● **Problem to solve**
Copy each entry below exactly as it reads.

··· Records shown

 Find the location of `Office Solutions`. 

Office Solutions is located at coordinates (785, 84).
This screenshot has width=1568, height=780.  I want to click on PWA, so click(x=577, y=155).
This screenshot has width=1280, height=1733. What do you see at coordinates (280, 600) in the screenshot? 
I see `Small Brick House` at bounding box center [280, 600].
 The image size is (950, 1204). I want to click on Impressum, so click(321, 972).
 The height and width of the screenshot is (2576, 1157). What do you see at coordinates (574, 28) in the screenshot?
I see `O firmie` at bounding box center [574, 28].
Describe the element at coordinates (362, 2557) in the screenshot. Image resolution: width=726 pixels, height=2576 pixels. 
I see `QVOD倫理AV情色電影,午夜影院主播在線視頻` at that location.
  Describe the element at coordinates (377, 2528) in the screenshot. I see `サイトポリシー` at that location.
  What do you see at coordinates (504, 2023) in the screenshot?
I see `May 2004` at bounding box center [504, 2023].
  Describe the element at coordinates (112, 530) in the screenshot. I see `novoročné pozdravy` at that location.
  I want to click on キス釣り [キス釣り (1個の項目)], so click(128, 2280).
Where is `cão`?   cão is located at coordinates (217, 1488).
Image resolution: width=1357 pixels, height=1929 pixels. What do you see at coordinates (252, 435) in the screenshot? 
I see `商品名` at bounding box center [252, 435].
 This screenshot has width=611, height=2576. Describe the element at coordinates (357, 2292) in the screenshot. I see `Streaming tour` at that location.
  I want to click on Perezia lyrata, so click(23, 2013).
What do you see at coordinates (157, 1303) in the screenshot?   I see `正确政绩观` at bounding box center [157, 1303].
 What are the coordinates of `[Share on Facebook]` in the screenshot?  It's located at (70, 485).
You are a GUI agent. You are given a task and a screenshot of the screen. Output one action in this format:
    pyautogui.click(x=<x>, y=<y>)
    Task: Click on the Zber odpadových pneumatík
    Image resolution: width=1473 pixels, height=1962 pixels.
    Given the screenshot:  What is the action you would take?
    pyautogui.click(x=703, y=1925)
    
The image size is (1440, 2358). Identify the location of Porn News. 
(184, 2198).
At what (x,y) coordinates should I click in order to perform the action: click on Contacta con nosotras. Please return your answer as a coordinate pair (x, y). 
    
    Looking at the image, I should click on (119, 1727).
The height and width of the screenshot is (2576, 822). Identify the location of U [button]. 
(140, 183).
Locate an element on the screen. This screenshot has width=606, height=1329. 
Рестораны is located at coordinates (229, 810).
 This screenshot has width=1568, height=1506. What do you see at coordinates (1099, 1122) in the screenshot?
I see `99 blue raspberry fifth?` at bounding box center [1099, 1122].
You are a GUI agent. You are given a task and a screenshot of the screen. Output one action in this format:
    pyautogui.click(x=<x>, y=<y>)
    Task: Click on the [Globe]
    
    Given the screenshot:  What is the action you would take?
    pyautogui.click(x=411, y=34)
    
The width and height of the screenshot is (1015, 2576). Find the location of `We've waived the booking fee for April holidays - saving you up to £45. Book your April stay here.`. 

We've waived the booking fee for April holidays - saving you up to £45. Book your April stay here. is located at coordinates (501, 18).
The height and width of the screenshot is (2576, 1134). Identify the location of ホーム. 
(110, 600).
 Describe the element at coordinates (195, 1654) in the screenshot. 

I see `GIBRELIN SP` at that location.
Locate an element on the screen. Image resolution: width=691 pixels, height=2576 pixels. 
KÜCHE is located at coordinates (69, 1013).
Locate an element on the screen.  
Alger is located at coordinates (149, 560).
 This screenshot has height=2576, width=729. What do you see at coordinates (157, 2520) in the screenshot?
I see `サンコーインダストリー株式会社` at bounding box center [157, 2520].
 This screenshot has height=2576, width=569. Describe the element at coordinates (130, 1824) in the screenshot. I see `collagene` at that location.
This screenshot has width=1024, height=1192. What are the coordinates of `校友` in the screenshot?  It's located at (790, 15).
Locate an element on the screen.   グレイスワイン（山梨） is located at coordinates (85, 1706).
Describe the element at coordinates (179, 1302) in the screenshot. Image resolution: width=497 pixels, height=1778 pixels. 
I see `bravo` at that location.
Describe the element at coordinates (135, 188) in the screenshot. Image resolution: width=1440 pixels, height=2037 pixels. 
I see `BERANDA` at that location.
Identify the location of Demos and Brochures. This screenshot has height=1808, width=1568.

······

● **Reply**
 Find the location of `Office Solutions`. 

Office Solutions is located at coordinates (785, 84).
This screenshot has width=1568, height=780.  I want to click on PWA, so click(x=577, y=155).
This screenshot has width=1280, height=1733. What do you see at coordinates (280, 600) in the screenshot? 
I see `Small Brick House` at bounding box center [280, 600].
 The image size is (950, 1204). I want to click on Impressum, so click(321, 972).
 The height and width of the screenshot is (2576, 1157). What do you see at coordinates (574, 28) in the screenshot?
I see `O firmie` at bounding box center [574, 28].
Describe the element at coordinates (362, 2557) in the screenshot. Image resolution: width=726 pixels, height=2576 pixels. 
I see `QVOD倫理AV情色電影,午夜影院主播在線視頻` at that location.
  Describe the element at coordinates (377, 2528) in the screenshot. I see `サイトポリシー` at that location.
  What do you see at coordinates (504, 2023) in the screenshot?
I see `May 2004` at bounding box center [504, 2023].
  Describe the element at coordinates (112, 530) in the screenshot. I see `novoročné pozdravy` at that location.
  I want to click on キス釣り [キス釣り (1個の項目)], so click(128, 2280).
Where is `cão`?   cão is located at coordinates (217, 1488).
Image resolution: width=1357 pixels, height=1929 pixels. What do you see at coordinates (252, 435) in the screenshot? 
I see `商品名` at bounding box center [252, 435].
 This screenshot has width=611, height=2576. Describe the element at coordinates (357, 2292) in the screenshot. I see `Streaming tour` at that location.
  I want to click on Perezia lyrata, so click(23, 2013).
What do you see at coordinates (157, 1303) in the screenshot?   I see `正确政绩观` at bounding box center [157, 1303].
 What are the coordinates of `[Share on Facebook]` in the screenshot?  It's located at (70, 485).
You are a GUI agent. You are given a task and a screenshot of the screen. Output one action in this format:
    pyautogui.click(x=<x>, y=<y>)
    Task: Click on the Zber odpadových pneumatík
    Image resolution: width=1473 pixels, height=1962 pixels.
    Given the screenshot:  What is the action you would take?
    pyautogui.click(x=703, y=1925)
    
The image size is (1440, 2358). Identify the location of Porn News. 
(184, 2198).
At what (x,y) coordinates should I click in order to perform the action: click on Contacta con nosotras. Please return your answer as a coordinate pair (x, y). 
    
    Looking at the image, I should click on (119, 1727).
The height and width of the screenshot is (2576, 822). Identify the location of U [button]. 
(140, 183).
Locate an element on the screen. This screenshot has width=606, height=1329. 
Рестораны is located at coordinates (229, 810).
 This screenshot has width=1568, height=1506. What do you see at coordinates (1099, 1122) in the screenshot?
I see `99 blue raspberry fifth?` at bounding box center [1099, 1122].
You are a GUI agent. You are given a task and a screenshot of the screen. Output one action in this format:
    pyautogui.click(x=<x>, y=<y>)
    Task: Click on the [Globe]
    
    Given the screenshot:  What is the action you would take?
    pyautogui.click(x=411, y=34)
    
The width and height of the screenshot is (1015, 2576). Find the location of `We've waived the booking fee for April holidays - saving you up to £45. Book your April stay here.`. 

We've waived the booking fee for April holidays - saving you up to £45. Book your April stay here. is located at coordinates (501, 18).
The height and width of the screenshot is (2576, 1134). Identify the location of ホーム. 
(110, 600).
 Describe the element at coordinates (195, 1654) in the screenshot. 

I see `GIBRELIN SP` at that location.
Locate an element on the screen. Image resolution: width=691 pixels, height=2576 pixels. 
KÜCHE is located at coordinates (69, 1013).
Locate an element on the screen.  
Alger is located at coordinates (149, 560).
 This screenshot has height=2576, width=729. What do you see at coordinates (157, 2520) in the screenshot?
I see `サンコーインダストリー株式会社` at bounding box center [157, 2520].
 This screenshot has height=2576, width=569. Describe the element at coordinates (130, 1824) in the screenshot. I see `collagene` at that location.
This screenshot has width=1024, height=1192. What are the coordinates of `校友` in the screenshot?  It's located at (790, 15).
Locate an element on the screen.   グレイスワイン（山梨） is located at coordinates (85, 1706).
Describe the element at coordinates (179, 1302) in the screenshot. Image resolution: width=497 pixels, height=1778 pixels. 
I see `bravo` at that location.
Describe the element at coordinates (135, 188) in the screenshot. Image resolution: width=1440 pixels, height=2037 pixels. 
I see `BERANDA` at that location.
Identify the location of Demos and Brochures. This screenshot has height=1808, width=1568.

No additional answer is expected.